Jakarta –
Melihat limbah tandan kosong kelapa sawit di sekitar sekolah, para siswa SMA Negeri 1 Kelumpang Hilir, Kalimantan Selatan coba mengolahnya menjadi briket kompos. Inovasi mereka rupanya bagian yang terintegrasi dan diakui sebagai pembelajaran di luar kelas.
Kisah belajar di luar kelas dan berinovasi itu diceritakan Udzma Naziihati Mahfuzah, siswa SMA Negeri 1 Kelumpang Hilir di gelar wicara Festival Kurikulum Merdeka di Jakarta Convention Center (JCC) Senayan, Jumat (5/7/2024).
Naziha, begitu panggilan akrabnya, bercerita sekolahnya berdekatan dengan perkebunan kelapa sawit. Limbah tandan kosong sawit pun coba dikumpulkan siswa untuk diolah hingga menjadi padatan briket praktis yang bernilai tambah sebagai pupuk.
Inovasi ini menurutnya tidak hanya menyuburkan tanah di lingkungan sekolah, tetapi juga mengurangi pencemaran lingkungan. Terlepas dari produk, ia menilai pembelajaran di luar kelas lewat Kurikulum Merdeka mendidiknya belajar menyelesaikan masalah kehidupan nyata.
Belajar di Luar Kelas
Naziha mengatakan inovasi siswa sekolahnya itu merupakan hasil dari pembelajaran berbasis proyek (project-based learning) Kurikulum Merdeka. PBL ini terintegrasi dengan mata pelajaran kimia dan biologi.

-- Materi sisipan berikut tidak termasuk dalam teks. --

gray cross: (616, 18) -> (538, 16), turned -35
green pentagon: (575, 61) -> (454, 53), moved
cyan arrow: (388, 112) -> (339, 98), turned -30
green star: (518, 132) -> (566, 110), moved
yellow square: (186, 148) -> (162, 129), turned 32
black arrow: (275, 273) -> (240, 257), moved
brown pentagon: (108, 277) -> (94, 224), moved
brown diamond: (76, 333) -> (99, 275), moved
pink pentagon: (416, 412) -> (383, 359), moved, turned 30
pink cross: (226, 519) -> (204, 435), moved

Baginya, pengalalaman belajar langsung di luar kelas juga bantu atasi kebosanan di dalam kelas usai melihat papan tulis berjam-jam.

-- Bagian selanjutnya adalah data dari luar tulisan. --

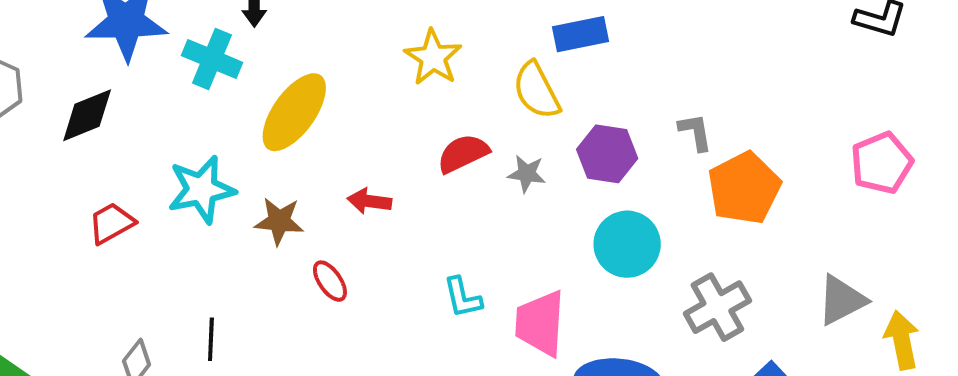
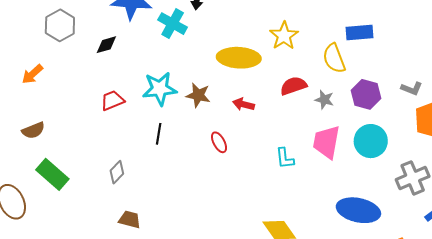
yellow ellipse: (294, 112) -> (239, 58), moved, turned 51
black diamond: (87, 115) -> (106, 45), size x0.7
gray L-shape: (695, 132) -> (412, 89), turned 115
brown star: (279, 221) -> (198, 95), moved
pink trapezoid: (540, 323) -> (326, 142), moved
black line: (211, 339) -> (159, 134), moved

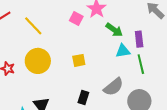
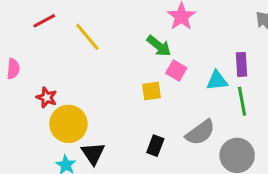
pink square: (76, 18) -> (176, 71), moved
green arrow: (114, 30) -> (159, 46), moved
yellow circle: (38, 61) -> (68, 124), moved

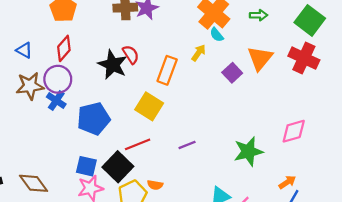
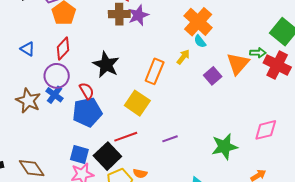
green arrow: (259, 15) -> (258, 53), moved
red semicircle: (131, 55) -> (87, 91), moved
brown star: (30, 86) -> (28, 101), moved, turned 30

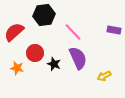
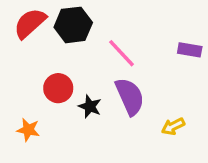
red semicircle: (14, 32) -> (30, 23), moved
orange star: (17, 68) -> (28, 130), moved

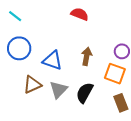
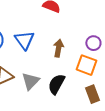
blue triangle: (52, 60) -> (24, 40), moved, turned 35

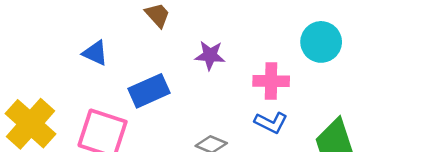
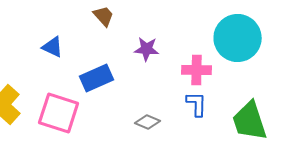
cyan circle: (321, 42) -> (238, 38), size x1.4
blue L-shape: (271, 123) -> (197, 104), turned -116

“Belajar dari briket kompos, bahwa pembelajaran itu tidak hanya bisa di dalam (kelas) saja. jadi kami juga bisa belajar di luar keals gitu, dengan menyenangkan. Bisa tahu langsung, tidak cuma materinya saja,” ucapnya.
Bagaimana PBL buat Siswa yang Tak Aktif?
Pembelajaran berbasis proyek memungkinkan siswa seperti Naziha dan teman-teman makin senang, makin aktif, dan merasakan proses belajarnya bermakna. Di sisi lain, muncul pertanyaan dari seorang guru peserta festival yang menanyakan penyesuaian PBL bagi siswa yang lebih introvert dan kurang aktif.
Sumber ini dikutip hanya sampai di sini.